Exhibit to explore Marley’s role as the catalyst to the Reggae revolution as well as his influence on music and culture
On May 11, 2011, The GRAMMY Museum will debut a new exhibit, Bob Marley, Messenger. Housed on the Museum’s second floor, the exhibit will focus on Bob Marley as a private, spiritual man, as a powerful performer who used his lyrics to give a voice to the disenfranchised and as a legend who has inspired legions of fans in the 30 years since his death.
“Bob Marley gave the world something no other artist has,” said GRAMMY Museum Executive Director Bob Santelli. “Not only did he give us brilliant music, but he also became a heroic figure. His music spread a message of hope and unity. That message is as relevant today as it was three decades ago, and it’s our hope to help share that message with a new generation.”

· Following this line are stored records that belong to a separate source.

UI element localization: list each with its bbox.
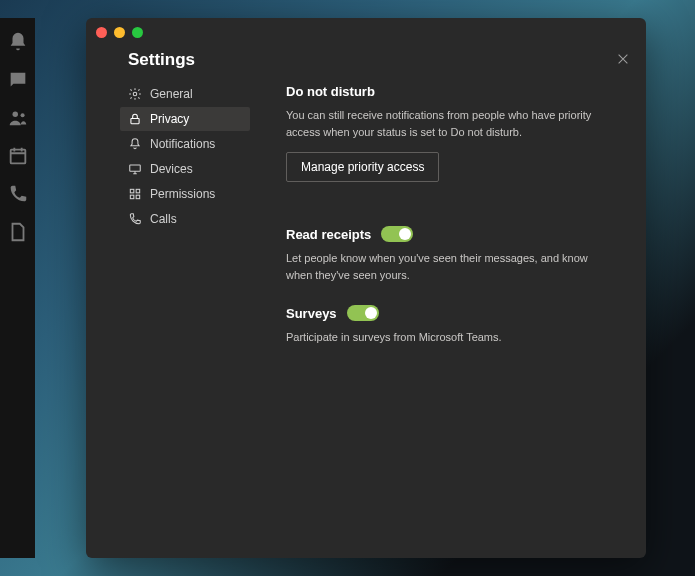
nav-label: Permissions (150, 187, 215, 201)
window-minimize-dot[interactable] (114, 27, 125, 38)
surveys-heading: Surveys (286, 306, 337, 321)
bell-icon (128, 137, 142, 151)
rail-calls-icon[interactable] (7, 180, 29, 208)
nav-item-permissions[interactable]: Permissions (120, 182, 250, 206)
svg-rect-2 (10, 150, 25, 164)
svg-rect-4 (131, 118, 139, 123)
phone-icon (128, 212, 142, 226)
manage-priority-access-button[interactable]: Manage priority access (286, 152, 439, 182)
nav-label: Notifications (150, 137, 215, 151)
nav-item-general[interactable]: General (120, 82, 250, 106)
rail-teams-icon[interactable] (7, 104, 29, 132)
app-rail (0, 18, 35, 558)
svg-point-1 (20, 113, 24, 117)
window-close-dot[interactable] (96, 27, 107, 38)
nav-item-privacy[interactable]: Privacy (120, 107, 250, 131)
nav-label: Devices (150, 162, 193, 176)
read-receipts-description: Let people know when you've seen their m… (286, 250, 596, 283)
nav-label: Calls (150, 212, 177, 226)
svg-rect-6 (130, 189, 134, 193)
settings-nav: General Privacy Notifications Devices Pe… (120, 82, 250, 232)
rail-activity-icon[interactable] (7, 28, 29, 56)
nav-item-notifications[interactable]: Notifications (120, 132, 250, 156)
read-receipts-toggle[interactable] (381, 226, 413, 242)
surveys-description: Participate in surveys from Microsoft Te… (286, 329, 596, 346)
nav-label: Privacy (150, 112, 189, 126)
toggle-knob (365, 307, 377, 319)
toggle-knob (399, 228, 411, 240)
window-maximize-dot[interactable] (132, 27, 143, 38)
surveys-section: Surveys Participate in surveys from Micr… (286, 305, 596, 346)
rail-files-icon[interactable] (7, 218, 29, 246)
settings-content: Do not disturb You can still receive not… (286, 84, 596, 368)
nav-item-devices[interactable]: Devices (120, 157, 250, 181)
close-button[interactable] (614, 50, 632, 68)
svg-point-3 (133, 92, 137, 96)
monitor-icon (128, 162, 142, 176)
dnd-section: Do not disturb You can still receive not… (286, 84, 596, 204)
apps-icon (128, 187, 142, 201)
rail-chat-icon[interactable] (7, 66, 29, 94)
nav-item-calls[interactable]: Calls (120, 207, 250, 231)
svg-rect-9 (136, 195, 140, 199)
read-receipts-section: Read receipts Let people know when you'v… (286, 226, 596, 283)
settings-title: Settings (128, 50, 195, 70)
svg-rect-8 (130, 195, 134, 199)
rail-calendar-icon[interactable] (7, 142, 29, 170)
lock-icon (128, 112, 142, 126)
read-receipts-heading: Read receipts (286, 227, 371, 242)
svg-rect-7 (136, 189, 140, 193)
svg-point-0 (12, 112, 18, 118)
nav-label: General (150, 87, 193, 101)
surveys-toggle[interactable] (347, 305, 379, 321)
dnd-description: You can still receive notifications from… (286, 107, 596, 140)
settings-window: Settings General Privacy Notifications (86, 18, 646, 558)
window-controls (96, 27, 143, 38)
svg-rect-5 (130, 165, 141, 171)
gear-icon (128, 87, 142, 101)
dnd-heading: Do not disturb (286, 84, 596, 99)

Marley’s story is that of an archetype, which is why it continues to have such a powerful and ever-growing resonance: it embodies political repression, metaphysical and artistic insights, gangland warfare and various periods of mystical wilderness. And his audience continues to widen. Bob Marley gave the world brilliant and evocative music; his work stretched across nearly two decades and yet still remains timeless and universal. Bob Marley & the Wailers worked their way into the very fabric of our lives.
Bringing together more than 40 diverse artifacts, rare photographs and more, the exhibit features items from the private collection of the Marley family. On display, visitors will see a broad array of items, including:
* Marley’s famous Les Paul guitar;
* An interactive drumming station that allows visitors to learn how to play a reggae beat;
* More than 40 photographs of Marley both on and off stage;
* Ticket stubs, concert posters, tour books and fan memorabilia
Additionally, The GRAMMY Museum has conducted interviews with several artists and musicians who have been influenced by Marley and the role that he played not only as the catalyst to the reggae evolution, but also his influence on music and culture. Interview footage will be featured in the exhibit and includes conversations with Blondie, Carlos Santana, Nas and more.
“My father’s message of peace and unity was always of great importance to him and to our family,” said Ziggy. “Especially in the current times, it seems appropriate to remind the world of what he stood for and hopefully, by honoring him, we can all make efforts to live our lives with the same message.”
Bob Marley, Messenger will be on display in The GRAMMY Museum’s Special Exhibits Gallery – where temporary exhibits are showcased on a rotating basis – through mid-September, 2011.
The GRAMMY Museum is located at 800 West Olympic Boulevard, Suite A245, and Los Angeles, CA 90015. With an entrance off of Figueroa Street, the Museum resides within the L.A. LIVE campus, at the intersection of Olympic Boulevard and Figueroa Street in downtown Los Angeles.